** WHAT IS BEING ASKED **
Each line in these records that contains "Internet" counts once. Give the number only.

*** RECORD EXTRACTS ***

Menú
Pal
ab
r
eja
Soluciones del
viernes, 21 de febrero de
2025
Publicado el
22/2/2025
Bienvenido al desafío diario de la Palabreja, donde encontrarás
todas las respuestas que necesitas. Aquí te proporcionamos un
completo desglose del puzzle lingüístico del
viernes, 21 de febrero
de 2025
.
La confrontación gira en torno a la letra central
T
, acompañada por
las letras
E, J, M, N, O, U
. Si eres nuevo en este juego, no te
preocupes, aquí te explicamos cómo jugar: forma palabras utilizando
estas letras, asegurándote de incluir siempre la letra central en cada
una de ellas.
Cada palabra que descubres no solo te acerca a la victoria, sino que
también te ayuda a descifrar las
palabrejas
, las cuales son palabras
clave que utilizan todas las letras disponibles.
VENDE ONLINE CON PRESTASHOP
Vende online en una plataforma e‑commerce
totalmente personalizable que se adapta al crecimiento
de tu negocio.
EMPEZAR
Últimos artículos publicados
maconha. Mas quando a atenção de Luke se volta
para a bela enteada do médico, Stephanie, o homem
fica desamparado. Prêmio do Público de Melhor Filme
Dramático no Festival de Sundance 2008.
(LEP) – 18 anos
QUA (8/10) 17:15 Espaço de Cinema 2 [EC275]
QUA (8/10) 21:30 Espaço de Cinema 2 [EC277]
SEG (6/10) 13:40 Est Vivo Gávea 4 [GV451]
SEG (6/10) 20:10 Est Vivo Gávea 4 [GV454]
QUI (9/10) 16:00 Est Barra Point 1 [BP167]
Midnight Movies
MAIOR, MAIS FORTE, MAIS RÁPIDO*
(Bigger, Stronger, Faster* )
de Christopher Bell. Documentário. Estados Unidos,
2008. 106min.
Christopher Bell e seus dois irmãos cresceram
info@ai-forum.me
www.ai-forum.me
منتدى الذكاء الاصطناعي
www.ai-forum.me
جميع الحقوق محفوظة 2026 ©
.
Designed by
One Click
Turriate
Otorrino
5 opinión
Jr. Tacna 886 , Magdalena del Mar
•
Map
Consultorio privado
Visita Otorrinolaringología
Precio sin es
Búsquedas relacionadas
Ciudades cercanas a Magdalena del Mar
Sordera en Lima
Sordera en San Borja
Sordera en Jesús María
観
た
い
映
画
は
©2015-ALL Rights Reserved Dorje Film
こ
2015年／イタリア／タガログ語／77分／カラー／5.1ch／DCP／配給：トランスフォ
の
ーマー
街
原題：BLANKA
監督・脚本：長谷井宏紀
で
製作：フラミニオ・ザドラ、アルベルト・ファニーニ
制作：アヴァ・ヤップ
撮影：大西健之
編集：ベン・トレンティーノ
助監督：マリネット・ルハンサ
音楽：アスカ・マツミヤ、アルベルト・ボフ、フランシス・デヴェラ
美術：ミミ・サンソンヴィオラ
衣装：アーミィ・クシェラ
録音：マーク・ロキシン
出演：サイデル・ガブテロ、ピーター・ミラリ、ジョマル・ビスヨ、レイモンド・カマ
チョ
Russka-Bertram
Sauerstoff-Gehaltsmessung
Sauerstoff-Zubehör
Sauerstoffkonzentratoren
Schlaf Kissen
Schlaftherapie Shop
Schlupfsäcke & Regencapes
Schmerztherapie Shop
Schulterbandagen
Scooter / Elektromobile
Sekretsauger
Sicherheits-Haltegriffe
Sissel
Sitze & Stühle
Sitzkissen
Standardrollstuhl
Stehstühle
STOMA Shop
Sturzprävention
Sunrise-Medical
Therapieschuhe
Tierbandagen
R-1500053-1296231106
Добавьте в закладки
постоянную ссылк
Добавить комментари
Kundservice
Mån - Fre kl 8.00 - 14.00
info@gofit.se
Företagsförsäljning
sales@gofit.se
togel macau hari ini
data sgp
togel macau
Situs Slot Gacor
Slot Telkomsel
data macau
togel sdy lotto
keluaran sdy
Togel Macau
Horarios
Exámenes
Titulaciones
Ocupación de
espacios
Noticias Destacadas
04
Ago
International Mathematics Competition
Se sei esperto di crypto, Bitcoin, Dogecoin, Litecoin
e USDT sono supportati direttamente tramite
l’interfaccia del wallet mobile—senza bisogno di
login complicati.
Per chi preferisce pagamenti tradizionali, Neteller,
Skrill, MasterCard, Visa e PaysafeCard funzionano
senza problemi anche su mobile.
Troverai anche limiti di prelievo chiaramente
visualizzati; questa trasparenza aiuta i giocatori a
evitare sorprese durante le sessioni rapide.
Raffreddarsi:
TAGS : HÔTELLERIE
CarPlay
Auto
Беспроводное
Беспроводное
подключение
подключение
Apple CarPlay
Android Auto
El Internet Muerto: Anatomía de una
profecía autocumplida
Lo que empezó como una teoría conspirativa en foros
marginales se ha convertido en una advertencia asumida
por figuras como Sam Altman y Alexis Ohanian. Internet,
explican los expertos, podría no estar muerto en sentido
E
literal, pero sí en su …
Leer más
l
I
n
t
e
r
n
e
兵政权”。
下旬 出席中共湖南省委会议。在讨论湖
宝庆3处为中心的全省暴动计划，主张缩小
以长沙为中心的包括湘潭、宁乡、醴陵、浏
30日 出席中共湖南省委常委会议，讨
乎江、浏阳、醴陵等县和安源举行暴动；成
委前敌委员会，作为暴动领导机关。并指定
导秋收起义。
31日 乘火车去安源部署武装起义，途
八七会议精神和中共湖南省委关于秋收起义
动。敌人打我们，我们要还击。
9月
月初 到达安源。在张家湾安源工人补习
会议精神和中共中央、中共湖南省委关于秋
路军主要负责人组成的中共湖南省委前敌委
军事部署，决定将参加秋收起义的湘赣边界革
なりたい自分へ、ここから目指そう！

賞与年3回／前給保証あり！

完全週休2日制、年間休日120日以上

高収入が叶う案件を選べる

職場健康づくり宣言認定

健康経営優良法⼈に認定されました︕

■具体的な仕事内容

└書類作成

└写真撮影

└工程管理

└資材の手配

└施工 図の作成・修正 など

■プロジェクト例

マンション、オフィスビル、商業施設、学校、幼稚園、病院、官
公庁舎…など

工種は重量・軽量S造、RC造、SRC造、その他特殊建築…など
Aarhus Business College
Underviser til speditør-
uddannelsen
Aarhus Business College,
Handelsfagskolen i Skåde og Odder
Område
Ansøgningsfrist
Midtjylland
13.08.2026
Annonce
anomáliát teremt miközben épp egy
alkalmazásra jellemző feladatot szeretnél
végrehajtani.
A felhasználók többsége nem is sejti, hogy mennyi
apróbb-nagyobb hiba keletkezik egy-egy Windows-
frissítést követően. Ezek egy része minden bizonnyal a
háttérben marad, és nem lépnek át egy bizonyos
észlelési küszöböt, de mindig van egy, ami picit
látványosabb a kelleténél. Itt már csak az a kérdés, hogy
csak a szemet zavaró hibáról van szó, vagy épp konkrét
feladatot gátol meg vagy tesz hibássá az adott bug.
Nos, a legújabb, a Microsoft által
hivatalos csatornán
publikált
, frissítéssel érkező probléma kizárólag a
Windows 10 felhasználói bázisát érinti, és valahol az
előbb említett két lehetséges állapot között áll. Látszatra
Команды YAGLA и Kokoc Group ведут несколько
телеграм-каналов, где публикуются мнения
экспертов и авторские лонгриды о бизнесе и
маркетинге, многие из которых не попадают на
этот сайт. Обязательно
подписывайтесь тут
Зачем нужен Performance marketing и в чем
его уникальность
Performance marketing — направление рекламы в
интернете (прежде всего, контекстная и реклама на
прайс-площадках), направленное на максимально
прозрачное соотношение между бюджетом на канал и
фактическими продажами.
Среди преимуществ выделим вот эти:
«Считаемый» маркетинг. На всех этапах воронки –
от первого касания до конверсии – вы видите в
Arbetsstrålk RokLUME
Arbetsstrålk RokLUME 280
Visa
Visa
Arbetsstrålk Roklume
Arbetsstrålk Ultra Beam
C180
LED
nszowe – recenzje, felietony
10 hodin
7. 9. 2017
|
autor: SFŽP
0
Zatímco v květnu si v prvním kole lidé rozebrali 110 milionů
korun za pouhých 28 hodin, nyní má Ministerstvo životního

*** End of RECORD EXTRACTS ***

** RESPONSE TO THIS EXERCISE **
2